I found the solution. Run:
composer install --prefer-dist --no-dev --optimize-autoloader
at the development system and to then copy the whole directory to the production server.
From the documentation:
--prefer-dist: Reverse of --prefer-source, Composer will install from dist if possible. This can speed up installs substantially on
build servers and other use cases where you typically do not run
updates of the vendors. It is also a way to circumvent problems with
git if you do not have a proper setup.
--no-dev: Skip installing packages listed in require-dev. The autoloader generation skips the autoload-dev rules.
--optimize-autoloader (-o): Convert PSR-0/4 autoloading to classmap to get a faster autoloader. This is recommended especially
for production, but can take a bit of time to run so it is currently
not done by default.

Can composer.phar be deployed with the code?

I'm using Composer for a small project. I've pushed composer.json and composer.lock to Git, and put the vendor/ folder into .gitignore, so I can install the dependencies at the server on deploy time.
Can I push composer.phar to the Git repo or should I install a new copy for the server?

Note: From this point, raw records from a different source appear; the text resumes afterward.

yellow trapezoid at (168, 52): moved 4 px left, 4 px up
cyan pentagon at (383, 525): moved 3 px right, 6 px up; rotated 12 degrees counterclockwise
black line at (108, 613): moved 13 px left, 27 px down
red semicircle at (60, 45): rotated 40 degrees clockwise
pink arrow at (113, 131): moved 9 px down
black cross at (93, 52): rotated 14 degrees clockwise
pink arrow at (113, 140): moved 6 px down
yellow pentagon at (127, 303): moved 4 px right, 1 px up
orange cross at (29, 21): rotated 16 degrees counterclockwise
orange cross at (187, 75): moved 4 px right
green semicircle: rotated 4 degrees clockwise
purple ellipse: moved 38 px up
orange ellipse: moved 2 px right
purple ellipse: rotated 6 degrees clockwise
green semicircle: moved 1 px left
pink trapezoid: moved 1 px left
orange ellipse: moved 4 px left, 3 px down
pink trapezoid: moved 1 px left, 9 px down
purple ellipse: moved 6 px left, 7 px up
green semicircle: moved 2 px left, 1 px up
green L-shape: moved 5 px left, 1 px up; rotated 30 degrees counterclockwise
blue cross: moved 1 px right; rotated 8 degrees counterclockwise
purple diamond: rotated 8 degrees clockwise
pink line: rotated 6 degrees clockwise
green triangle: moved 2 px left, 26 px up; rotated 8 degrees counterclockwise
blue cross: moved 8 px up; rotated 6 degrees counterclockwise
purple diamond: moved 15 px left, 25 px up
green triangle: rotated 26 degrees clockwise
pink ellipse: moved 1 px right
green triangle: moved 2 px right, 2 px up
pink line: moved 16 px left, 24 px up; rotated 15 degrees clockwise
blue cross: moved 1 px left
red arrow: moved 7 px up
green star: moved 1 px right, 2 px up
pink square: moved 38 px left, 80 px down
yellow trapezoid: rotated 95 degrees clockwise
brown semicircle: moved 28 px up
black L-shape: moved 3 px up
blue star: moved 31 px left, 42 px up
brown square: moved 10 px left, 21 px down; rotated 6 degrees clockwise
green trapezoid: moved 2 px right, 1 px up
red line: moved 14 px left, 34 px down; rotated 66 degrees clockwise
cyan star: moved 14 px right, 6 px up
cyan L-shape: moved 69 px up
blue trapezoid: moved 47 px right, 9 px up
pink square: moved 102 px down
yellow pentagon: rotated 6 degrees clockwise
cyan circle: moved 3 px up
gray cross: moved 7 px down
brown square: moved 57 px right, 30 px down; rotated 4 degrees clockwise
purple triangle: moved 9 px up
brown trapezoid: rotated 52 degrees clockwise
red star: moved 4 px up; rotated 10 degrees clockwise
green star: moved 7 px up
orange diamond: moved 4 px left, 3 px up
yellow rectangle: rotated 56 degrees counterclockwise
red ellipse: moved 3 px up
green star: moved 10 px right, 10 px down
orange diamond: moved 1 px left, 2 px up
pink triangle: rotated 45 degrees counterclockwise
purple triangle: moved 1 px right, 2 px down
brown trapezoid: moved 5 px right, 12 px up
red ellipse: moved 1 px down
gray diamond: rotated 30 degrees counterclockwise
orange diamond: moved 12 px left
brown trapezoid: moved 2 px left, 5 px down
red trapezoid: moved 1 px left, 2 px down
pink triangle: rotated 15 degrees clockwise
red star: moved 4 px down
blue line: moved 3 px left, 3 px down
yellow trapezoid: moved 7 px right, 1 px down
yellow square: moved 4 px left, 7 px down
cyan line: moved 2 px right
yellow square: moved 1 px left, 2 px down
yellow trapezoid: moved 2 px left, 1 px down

Not sure if the installation process is machine-dependant.
It's a lot easier to install composer.phar manually on each server where you need it, as it will prompt to be updated every 30 days, and you don't want to be forever updating the content of your repo for a composer update.
Composer is a tool to help you with your deployments, so it should not be a part of your deployments
I personally store composer.phar in git for some PHP projects, usually in the project root directory.
This has the advantage that you can easily enforce the same composer version across multiple team members / computers, which can reduce the differences in composer.lock files, especially after running composer update. This may not be very standard, but I often document this in the project README.

Should I ship my vendor directory of composer with GIT

I want to use the autoloader generated by composer for my unit tests to load classes automatically.
Now I don't know if I should commit my vendor directory to my git repo. A pro is that everyone who clones my repo immediately can run the phpUnit tests. A con is that I ship a lot of proprietary code with my repo.
Should I insist that the user who clones my repo has to run composer install first and therefor has to have composer "installed"?
Is it a solution to don't commit vendor directory into my git repo but pack it into a release branch so that my application runs out of the box?
The official recommendation is to ignore vendor/:
Tip: If you are using git for your project, you probably want to add vendor into your .gitignore. You really don't want to add all of that code to your repository.
Make sure to include both your composer.json and composer.lock files, though.